I am happy to announce BitPermutations.jl, a package to efficiently permute the bits in some bitstring, given an arbitrary permutation.

Given a permutation over **n** bits, we can actually reshuffle bitstring in **O(log n)** time, by judiciously choosing operations which reshuffle the bits in parallel.

This is described more in detail here as well as in the package README.

In practice, this gives a speedup if one has to apply the same permutation to many different bitstrings.

In typical situations, you can expect a speedup of around 10x to 50x, compared to applying `permute!`

on a `BitVector`

.

The largest speedups are achieved by using intrinsics available on modern x86 CPUs.

If such operations are available, the permutation will be performed not with a traditional Beneš network, but by using reshuffling stages known as GRP, described originally in Donald Knuth’s **The Art of Computer Programming**.

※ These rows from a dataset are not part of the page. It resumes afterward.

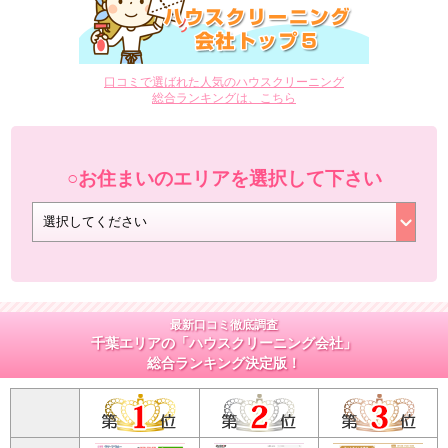
口コミで選ばれた人気のハウスクリーニング
総合ランキングは、こちら
○お住まいのエリアを選択して下さい
最新口コミ徹底調査
千葉エリアの「ハウスクリーニング会社」
総合ランキング決定版！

Here is a usage example taken from the README.

We first create a given permutation `p`

.

```
using BitPermutations
v = [2,6,5,8,4,7,1,3]
p = BitPermutation{UInt8}(v)
```

we can now apply it to a `UInt8`

bitstring

```
x = 0x08 # 0 0 0 1 0 0 0 0 (LSB -> MSB)
bitpermute(x, p) # 0 0 0 0 1 0 0 0, or 0x10
p(x) # idem
```

Contributions, feature request and general suggestions are very welcome.